Although I am obsessed with travelling and adventures, a hobby known to involve facing heights at one point or another, I’m a total heights phobe. I can’t go on the Brighton i360 and haven’t changed tube trains at Westminster underground station in years as the futuristic-like escalators scare me to death.

Crossing bridges, my heart pounds, my legs turn weak, I go dizzy, and feel the urge to lie down in case I involuntarily throw myself off. Irrational, I know. Strangely though, I sometimes forget I have a fear of heights. I know, it sounds silly! I think it’s because I work from home in Brighton, a situation which doesn’t involve facing heights that often! As a result of my optimism/forgetfulness, I’ve been caught out a couple of times on trips.

I once had to be rescued by a sympathetic tourist as I froze to the spot, white-faced and sobbing in the middle of the Millennium Bridge in London. Another time in Canada, I got excited about a gondola ride up Sulphur Mountain in Banff National Park. Then completely freaked out half way up, as we sat suspended and swinging at a great height.
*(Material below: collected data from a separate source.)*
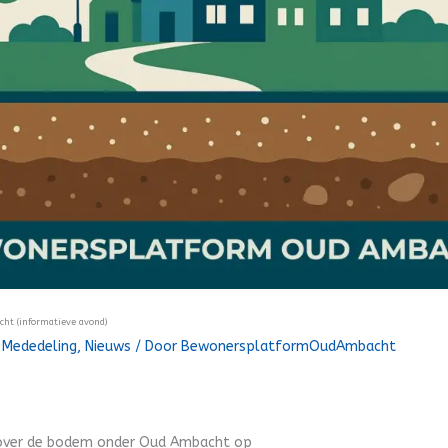
ht (informatieve avond)
/
Mededeling
,
Nieuws
/ Door
BewonersplatformOudAmbacht
 over de bodem onder Oud Ambacht op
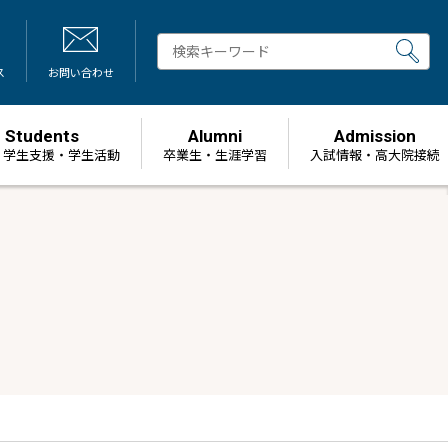
ス
お問い合わせ
Students
Alumni
Admission
・学生支援・学生活動
卒業生・生涯学習
⼊試情報・高大院接続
This is how it goes for me:

Me approaching bridge/gondola ride: Wow look at this bridge/gondola ride! This is going to be fun! I can do this, it’s going to be absolutely fine. Look at that beautiful view! You haven’t had any issues in a while. It’s not that far… let’s go!
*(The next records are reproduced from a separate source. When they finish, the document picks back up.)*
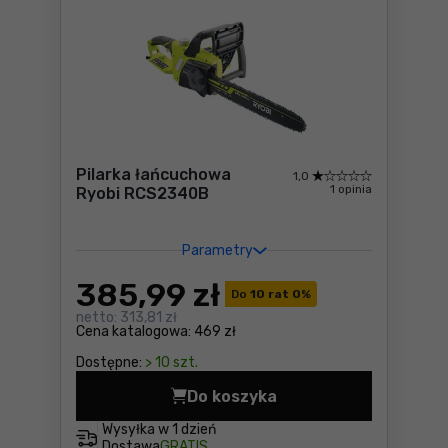
Pilarka łańcuchowa
1,0
1 opinia
Ryobi RCS2340B
Parametry
385
,99 zł
Do
10 rat 0
%
netto:
313,81 zł
Cena katalogowa:
469 zł
Dostępne:
> 10 szt.
Do koszyka
Pilarka łańcuchowa Ryobi 
Wysyłka w
1 dzień
Dostawa
GRATIS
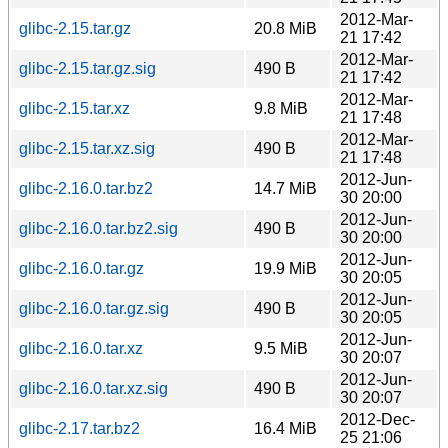
2012-Mar-
glibc-2.15.tar.gz
20.8 MiB
21 17:42
2012-Mar-
glibc-2.15.tar.gz.sig
490 B
21 17:42
2012-Mar-
glibc-2.15.tar.xz
9.8 MiB
21 17:48
2012-Mar-
glibc-2.15.tar.xz.sig
490 B
21 17:48
2012-Jun-
glibc-2.16.0.tar.bz2
14.7 MiB
30 20:00
2012-Jun-
glibc-2.16.0.tar.bz2.sig
490 B
30 20:00
2012-Jun-
glibc-2.16.0.tar.gz
19.9 MiB
30 20:05
2012-Jun-
glibc-2.16.0.tar.gz.sig
490 B
30 20:05
2012-Jun-
glibc-2.16.0.tar.xz
9.5 MiB
30 20:07
2012-Jun-
glibc-2.16.0.tar.xz.sig
490 B
30 20:07
2012-Dec-
glibc-2.17.tar.bz2
16.4 MiB
25 21:06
Me on bridge or gondola: (Vertigo and fear kicking in) Oh my god, I can’t see straight. I think I’m going to jump out. (Tears start coming…) Please god make this stop.

So you can imagine my reaction when when I saw this terrifying video of people crossing a glass-bottomed suspension bridge in China. OMG! Dan told me not to watch it but curiosity got the better of me…
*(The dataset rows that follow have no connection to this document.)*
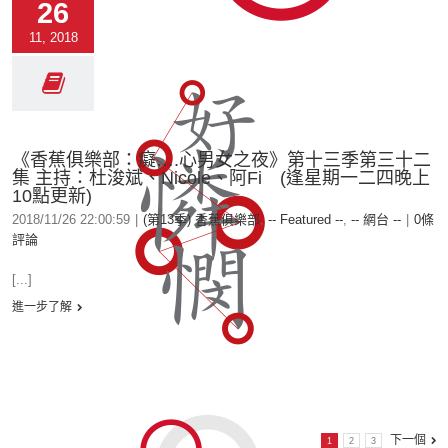
26
11, 2018
《香蕉俱樂部：癡….心男女之夜》第十三季第三十二
集 主持：杜浚斌、Nicole、阿Fi (逢星期一二四晚上
10點更新)
2018/11/26 22:00:59
|
(第13季) 香蕉俱樂部
,
-- Featured --
,
-- 網台 --
|
0條
評論
[...]
進一步了解
下一個
1
2
3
I used to get upset and frustrated that it happened, unexpectedly. But I’ve learned ways to deal with it, especially if I’m on my own. So here are three tricks I use to help get over my fear of heights (or, at the least, reduce the anxiety):

1 Accept it and plan ahead
I’ve tried to get over my fear of heights but the exposure technique hasn’t yet worked for me. Eventually the fear kicks in at some point up high. So for me, I’ve found accepting the fear the first step. Don’t fight the fear and take it from there. I like to plan ahead so I know what I’m up against. Find out what challenges you’re likely to run into. Find out if there’s an alternative route – like a lift, instead of a scary staircase with gaps. Or a different way to get across a river or something without going on the bridge?

2 Learn some breathing and meditation techniques
When I’m facing a walk across somewhere high that’s unavoidable, I like to imagine myself as a normal person. What would a person who isn’t afraid of heights do right now? They would be calm and just walk across the high place. They wouldn’t even be thinking about it. So, I try to tell myself it’s OK, you’re not going to fall off, there’s no way you can fall off, this is a solid bridge, you cannot fall off. I move away from the edge if that’s possible, take a deep breath, and focus on the floor and walk. I tune out my fear and pretend it doesn’t exist. I distract my mind and have it focus on something else. This trick works wondersand by the time I tune back in, we’re past the halfway point and I’m near the end. It helps if I’m in the right headspace at the time, too.

3 It’s OK to ask for help
Sometimes though, this technique doesn’t work, especially if you’re already feeling anxious about something else in your life. If there is no other way of getting to where you want to go without navigating a high place, it’s OK to ask for help. Asking a stranger to walk you over a bridge feels weird at first. Us Brits are pretty reserved, after all. But you’ll be surprised how people just want to help and be nice. Give them some credit. You’ll feel really good that you reached out, and got to the end of that bridge.